The last and final course saw another Taj favourite. The Kakori Kebab from Sonargaon was paired with a Sensi Collezione Montepulciano d’Abruzzo red, an Italian red wine made with Montepulciano grapes. The “tannins in the red wine contrast with the soft textures of the kakori,” said Irene.
But the coolest lesson yet? “There is just one basic rule to pairing food and wine. You either pair by analogy or by contrast.” Contrast is easy; fat with acidity is what we did twice in this tasting but how do you do an analogy? “Well, dessert wines with desserts of course,” smiled Irene. But of course!
irene’s Fave food and wine pairing from Italy:
1. Durello with Soppressa (a kind of salami): The effervescence of Durello with the ‘fatness’ of salami makes it a winner.
2. Verdicchio with seafood: The acidity of the wine is fantastic with seafood from Marche.
3. Zibibbo with green cheese: The sweetness of zibibbo grape is a
wonderful combination with spicy cheese.
Five fave Italian wines
1Durello: Durello grapes; the wine is acidic and hard to find outside Italy.
2 Prosecco: Sparkling wine obtained from Glera grapes.
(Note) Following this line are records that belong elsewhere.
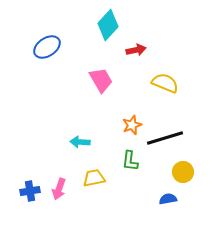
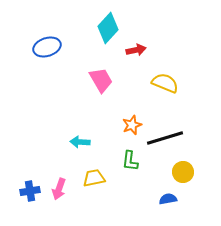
cyan diamond: moved 3 px down
blue ellipse: rotated 16 degrees clockwise
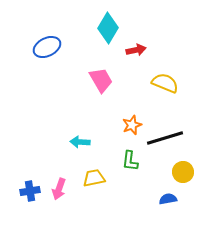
cyan diamond: rotated 12 degrees counterclockwise
blue ellipse: rotated 8 degrees counterclockwise
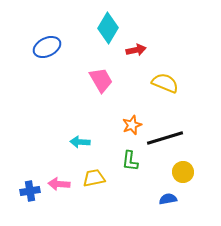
pink arrow: moved 5 px up; rotated 75 degrees clockwise
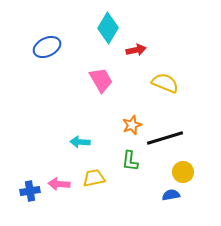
blue semicircle: moved 3 px right, 4 px up
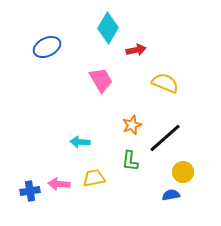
black line: rotated 24 degrees counterclockwise
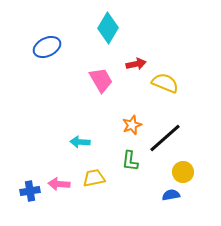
red arrow: moved 14 px down
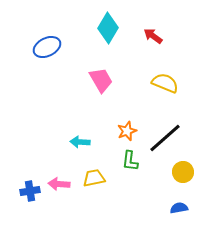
red arrow: moved 17 px right, 28 px up; rotated 132 degrees counterclockwise
orange star: moved 5 px left, 6 px down
blue semicircle: moved 8 px right, 13 px down
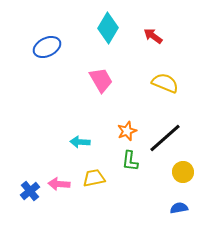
blue cross: rotated 30 degrees counterclockwise
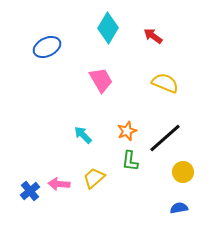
cyan arrow: moved 3 px right, 7 px up; rotated 42 degrees clockwise
yellow trapezoid: rotated 30 degrees counterclockwise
It’s a nice aperitif. Often described as the Italian answer to champagne.
3Franciacorta: Franciacorta is a sparkling wine from Lombardy with 85 per cent Chardonnay, 10 per cent Pinot Nero and 5 per cent Pinot Bianco. Has a fantastic bouquet that comes from the second fermentation like bread or honey.
4Ripasso Valpolicella: It’s a fruity and complex red wine from Valpolicella, the viticulture zone of Veneto, north-eastern Italy.
5 Chianti Classico: An old-style, Bettino Ricàsoli recipe with white grapes, bouquet of a white wine with the body of a rose wine.